Dusk in the early fall of 1201, two peasents were gathering in scythed wheat from a bumpy field along the track that lead from the town of Agneash to Ballaragh on the East coast of the Isle of Man. These hearty fellows were rather non-descript save the flaming red hair which grew long down their backs and marked them of Norse stock. They were third generation Manx; their grandfather had been one of the landless high birthed who had sailed across with Loof of the Crimson Fist, but a storm in the Irish Sea had driven him ashore on Man and he was forced into servitude by the local Viking chieftain.
Their task was still far from complete when they heard the sound of a horse being driven fast and recklessly up the narrow track. Such a sound was a wonder compared to the gentler plodding of Oxen. Horses were rare in this part of the country seeing as they were far from the wealthier provinces and the cost of keeping horses was prohibitively expensive even among the chiefs. Moreover, the potted ox-cart road was no place to take a horse to a gallop, and at dusk disaster was inevitable.
Indeed it was, for no sooner had horse and beast appeared as strange silvery figures against the strangely white Eastern sky, but the horse stubled and fell in a sickening thud, throwing up straw and turf. In its agony the beast rolled over upon the rider, crushing him under its vast weight. The rider let out a horrid cry, then moaned as the horse attempted to regain itself kicked its hind legs striking him in the chest.

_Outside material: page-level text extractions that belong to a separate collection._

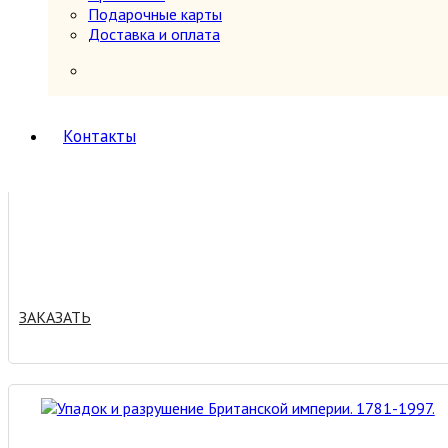
Подарочные карты
Доставка и оплата
ЗАКАЗАТЬ
Контакты
ЗАКАЗАТЬ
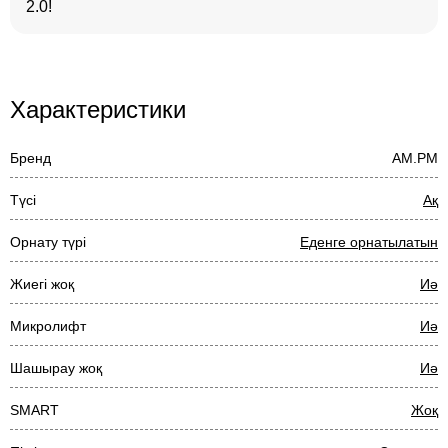
2.0!
Характеристики
Бренд
AM.PM
Түсі
Ақ
Орнату түрі
Еденге орнатылатын
Жиегі жоқ
Иә
Микролифт
Иә
Шашырау жоқ
Иә
SMART
Жоқ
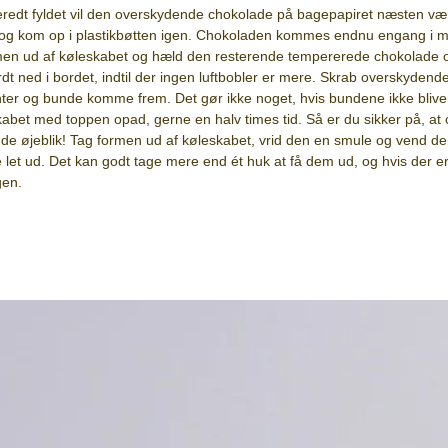
eredt fyldet vil den overskydende chokolade på bagepapiret næsten væ
 og kom op i plastikbøtten igen. Chokoladen kommes endnu engang i m
en ud af køleskabet og hæld den resterende tempererede chokolade ove
t ned i bordet, indtil der ingen luftbobler er mere. Skrab overskydend
er og bunde komme frem. Det gør ikke noget, hvis bundene ikke bliver h
skabet med toppen opad, gerne en halv times tid. Så er du sikker på, at
de øjeblik! Tag formen ud af køleskabet, vrid den en smule og vend de
de let ud. Det kan godt tage mere end ét huk at få dem ud, og hvis der er 
gen.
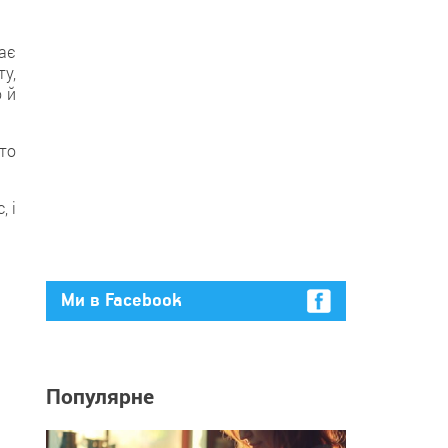
ає
ту,
 й
то
, і
Ми в Facebook
Популярне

The two peasents were upon him in an instant. One, the taller of the two noticed the strange leather and whicker constructions strapped to the horses hooves, which had been beaten to shreds in the rapid flight of the horse. Acting bravely, he took his wooden stave and struck the beast on its head, cracking its skull and ending its life.
As the other peasent dragged the rider aside, he noticed the red cross on his breast, the well oiled leather armor and a strange reed tube, bent into a shape like a J and strapped to the riders neck.

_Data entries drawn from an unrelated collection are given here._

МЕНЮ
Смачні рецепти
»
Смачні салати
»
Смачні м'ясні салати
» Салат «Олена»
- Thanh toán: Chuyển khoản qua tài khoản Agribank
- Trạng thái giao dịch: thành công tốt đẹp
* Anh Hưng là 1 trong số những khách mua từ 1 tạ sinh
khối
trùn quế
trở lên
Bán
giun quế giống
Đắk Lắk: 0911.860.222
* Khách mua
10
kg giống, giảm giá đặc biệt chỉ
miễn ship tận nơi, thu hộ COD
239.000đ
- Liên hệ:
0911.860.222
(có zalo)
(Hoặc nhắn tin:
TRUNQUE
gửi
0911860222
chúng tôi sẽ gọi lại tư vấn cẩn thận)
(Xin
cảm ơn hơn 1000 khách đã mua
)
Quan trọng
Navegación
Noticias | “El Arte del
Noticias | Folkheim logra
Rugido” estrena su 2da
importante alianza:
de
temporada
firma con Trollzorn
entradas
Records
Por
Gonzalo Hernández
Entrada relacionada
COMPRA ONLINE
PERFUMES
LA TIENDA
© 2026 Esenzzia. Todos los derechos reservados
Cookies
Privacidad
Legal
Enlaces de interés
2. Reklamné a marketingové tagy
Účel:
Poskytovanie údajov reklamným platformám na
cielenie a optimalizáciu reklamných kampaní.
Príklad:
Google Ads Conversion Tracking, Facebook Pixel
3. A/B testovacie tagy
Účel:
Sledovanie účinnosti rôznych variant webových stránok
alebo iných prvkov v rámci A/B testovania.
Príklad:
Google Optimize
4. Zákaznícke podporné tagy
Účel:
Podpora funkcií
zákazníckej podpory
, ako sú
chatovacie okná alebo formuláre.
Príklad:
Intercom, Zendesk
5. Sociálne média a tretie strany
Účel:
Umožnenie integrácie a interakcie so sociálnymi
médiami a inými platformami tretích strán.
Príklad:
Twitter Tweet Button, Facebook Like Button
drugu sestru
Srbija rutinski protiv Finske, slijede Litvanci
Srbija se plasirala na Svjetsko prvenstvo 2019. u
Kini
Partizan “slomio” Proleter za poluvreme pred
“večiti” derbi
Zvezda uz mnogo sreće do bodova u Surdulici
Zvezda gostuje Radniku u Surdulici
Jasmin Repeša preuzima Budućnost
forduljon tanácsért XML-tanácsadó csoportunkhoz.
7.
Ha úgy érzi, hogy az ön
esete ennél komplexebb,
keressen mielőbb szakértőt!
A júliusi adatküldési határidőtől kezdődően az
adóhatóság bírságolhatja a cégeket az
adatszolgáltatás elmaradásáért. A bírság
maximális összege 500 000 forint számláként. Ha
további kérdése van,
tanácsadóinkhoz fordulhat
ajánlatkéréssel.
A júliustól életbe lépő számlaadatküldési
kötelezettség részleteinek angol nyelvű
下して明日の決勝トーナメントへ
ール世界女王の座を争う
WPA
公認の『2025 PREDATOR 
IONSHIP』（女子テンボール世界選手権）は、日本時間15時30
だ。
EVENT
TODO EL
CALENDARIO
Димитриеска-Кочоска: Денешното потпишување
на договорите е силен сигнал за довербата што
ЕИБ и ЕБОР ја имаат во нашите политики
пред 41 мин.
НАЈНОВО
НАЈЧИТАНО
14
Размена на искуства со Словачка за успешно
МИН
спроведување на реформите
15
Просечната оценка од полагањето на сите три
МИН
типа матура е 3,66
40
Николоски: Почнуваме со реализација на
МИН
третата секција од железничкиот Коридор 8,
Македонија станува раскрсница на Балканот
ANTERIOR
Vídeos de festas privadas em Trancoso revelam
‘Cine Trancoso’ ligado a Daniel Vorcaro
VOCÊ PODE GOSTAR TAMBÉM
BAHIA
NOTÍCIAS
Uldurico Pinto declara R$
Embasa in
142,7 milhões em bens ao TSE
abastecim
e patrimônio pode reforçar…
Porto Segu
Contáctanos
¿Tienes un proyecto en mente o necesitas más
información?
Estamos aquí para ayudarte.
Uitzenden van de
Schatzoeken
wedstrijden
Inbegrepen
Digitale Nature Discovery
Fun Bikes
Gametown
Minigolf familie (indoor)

The two peasents knew about the crusades, its successes and failures. A brother of theirs had joined one of the English crusades in the hopes of finding land for himself in distinguished service, but had died of a fever on Cyprus before he could distinguish himself. But this creature was something entirely knew to them.
In the final glistening light of that day, as the two brothers bent over him they could see dark blood welling up from the knights mouth with every pained breath. It was clear that the knight was trying to speak. The sound of other hooves now came to their ears and the knight's eyes widened with fear. Clearly this brave man was not afraid of his own death which was certain but of something else. He gestured towards the dead horse, and the tall peasent went over and saw the waterproof saddle bag. The knight nodded. The peasent brought the bag back and loosed its contents. There was some food for the journey, some coin, an extra cloak, a wineskin and a waterskin, a leather bound book (valuable whatever the contents) and a black stone set in a bronze ring. With an unworldly effort the knight managed to sit up, then stand. He grasped the book and the stone and shoved them into the arms of the smaller peasent. Then with his last effort he pushed the peasent aside, away from the track and turned to face the unknown riders.
This smaller peasent, notable only for his profoundly large lips, found himself running, driven by a fear he could not comprehend. The sound of conflict and shouts rapidly faded behind him, yet he did not stop. He ran all that night and all the next day, stopping only when he reached the monastary of St. Colm, a tiny chapel and dormitory of rock and wood in the rugged terrain surrounding Snaefell. There, he hid the book and the stone without anyone's knowledge within the wreckage of a fallen hermitage at the edge of the compound. He rested for two days under the care of the kindly Monks.
Having mastered his fear he returned to his home, a journey of some three days, but before reaching his village a relative told him that his brother, the taller of the two peasents decended of Vilek from Dagger Fjord had been found dead on the road and it was assumed that he was the murderer since he had disappeared. Quietly, Janik the shorter of the two peasents with the enormous lips, retrieved his family and moved back to the monastary of St. Colm taking up residence in the ruined hermitage.
Janik lived another 65 years after these events never saying a word about what had happened and relating this tale only on his deathbed to his son. That was in the year 1266, the year of the Treaty of Perth.